Je n’ai pas eu le choix de quitter la toundra lapone puisque La Montagne rouge, la suite de la trilogie d’Olivier Truc (Le dernier Lapon, Le détroit du Loup), n’est pas encore disponible en format numérique à la BANQ, ma seule source d’approvisionnement durant mon séjour en Floride. Laissant donc derrière moi les terres désolées du Nord scandinave, je me suis retrouvée dans la petite ville non moins désolée de Glenville, en Alabama. Du moins dans le regard du narrateur, Luke, professeur d’histoire, écrivain, conférencier, diplômé de la prestigieuse université de Harvard.

conversation
Malgré ces titres ronflants, Luke considère avoir raté sa vie, tant professionnelle que sentimentale. Mais j’avais lamentablement échoué, pensai-je en me détournant de cette vitrine, de ces couvertures de pionniers soigneusement empilées. J’avais écrit quelques ouvrages, dont le plus récent devait être publié dans les trois mois, mais je n’avais rien créé qui approchât de près ou de loin les livres que, dans ma jeunesse, j’avais eu l’ambition d’écrire.

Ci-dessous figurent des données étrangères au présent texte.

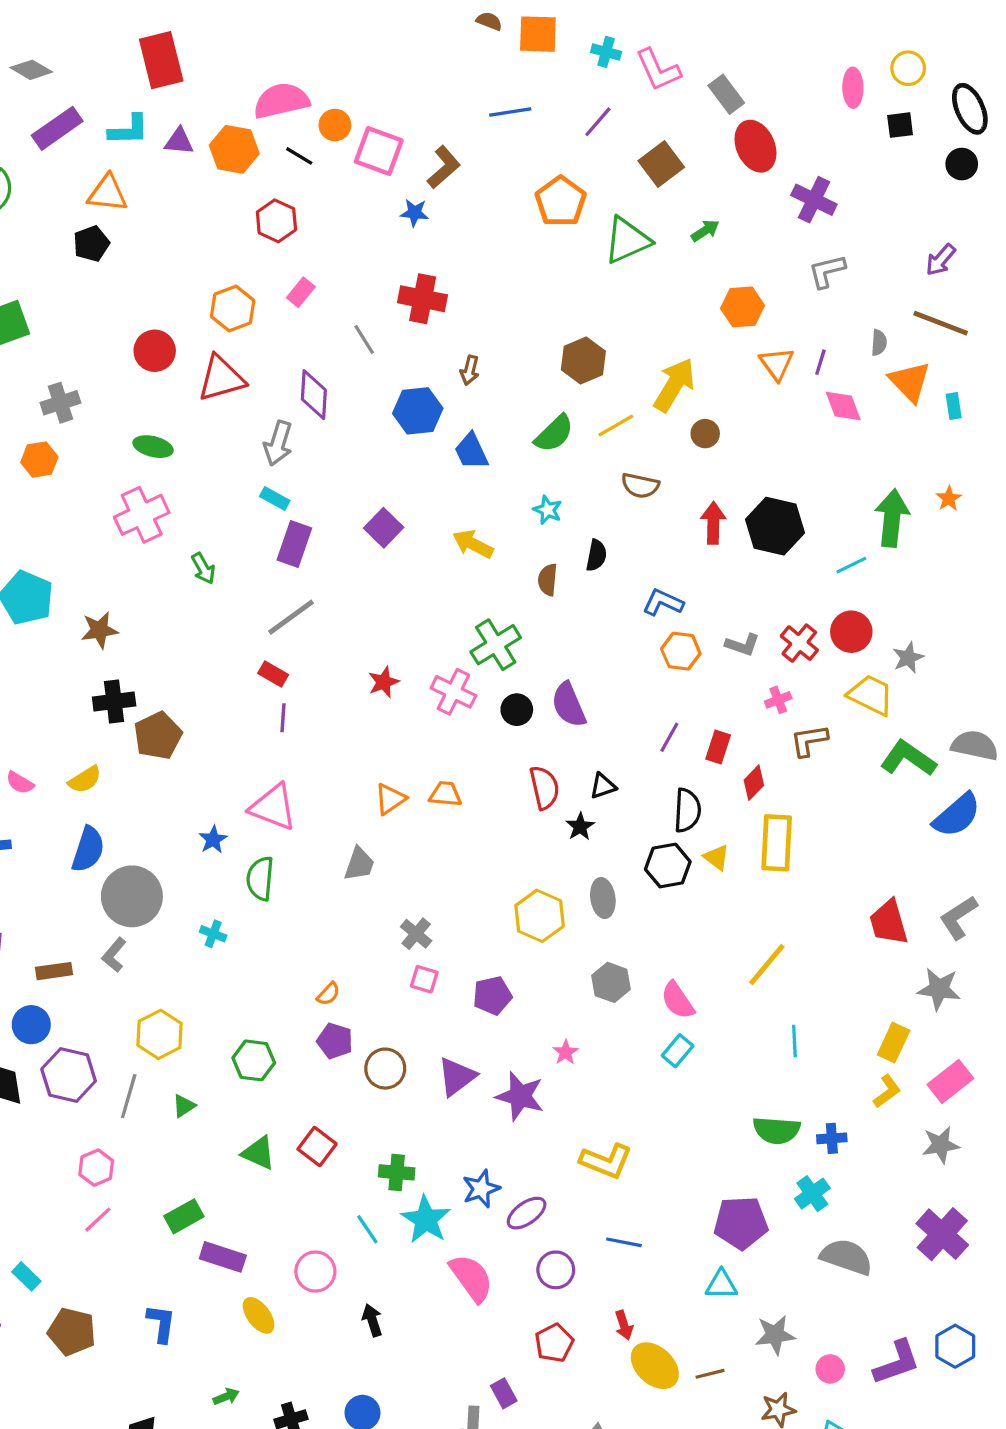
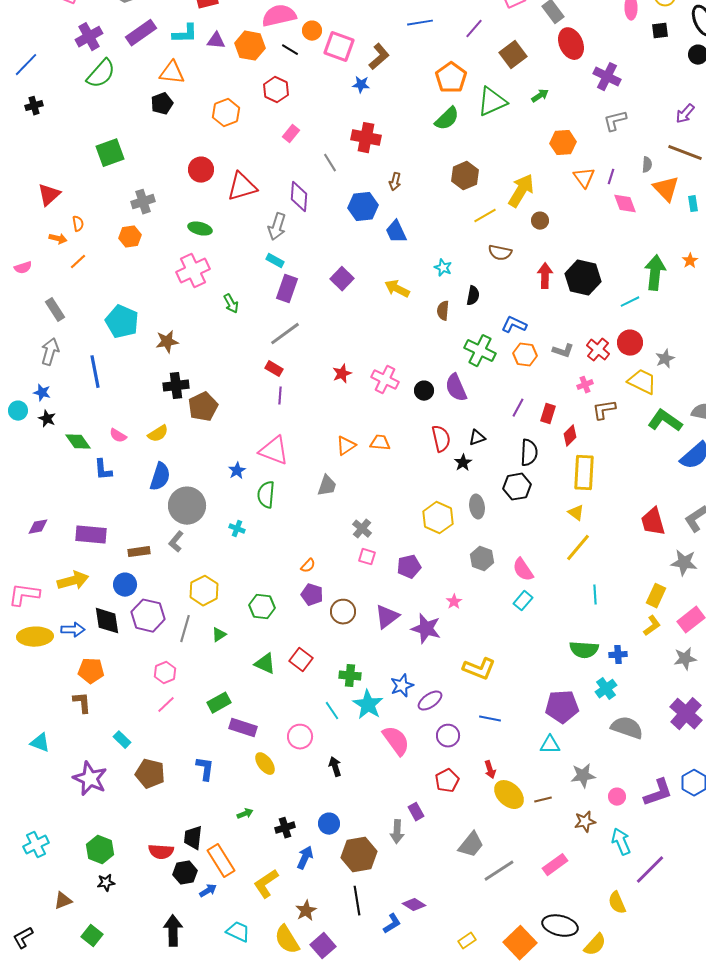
orange hexagon: (233, 309) -> (226, 113), moved
green semicircle: (554, 434) -> (447, 119), moved
green cross: (496, 645) -> (480, 351), moved, turned -32
yellow triangle: (717, 857) -> (576, 513), moved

Après une conférence qu’il vient de prononcer dans un musée et alors qu’il attend en vain les auditeurs à la table de vente de ses livres, une femme se présente à lui, qu’il ne reconnaît pas de prime abord. C’est Lola Faye. L’ex-maîtresse de son père. Elle va lui proposer une conversation qu’il acceptera presque à son corps défendant.

Il faut savoir que Luke, adolescent, nourrissait pour son père mépris et rancœur alors qu’il n’était qu’amour et admiration pour sa mère. Un jour,son père est assassiné par l’ex-mari de sa maîtresse, Lola Faye. Quelques jours plus tard, l’ex de Lola Faye se donnait la mort et laissait une lettre qui signait son meurtre, blanchissant tout autre suspect. Mais le grand drame de Luke n’était pas tant la disparition de son père que la situation financière désastreuse de celui-ci, laquelle mettait fin à son rêve d’entrer à Harvard. Mais est-ce bien ainsi que les choses s’étaient passées? Comment Luke a-t-il pu en fin de compte trouver l’argent pour aller à l’université? Et pourquoi n’a-t-il jamais écrit ces livres qu’il portait en lui?
Je me demandai soudaient si tous mes échecs, si le ton froidement magistral de mes cours et les sujets arides de mes livres n’étaient pas le fruit de mon incapacité à comprendre que je ne pourrais jamais raconter l’histoire d’un autre sans dévoiler la mienne, que tout livre est d’abord et avant tout une confession.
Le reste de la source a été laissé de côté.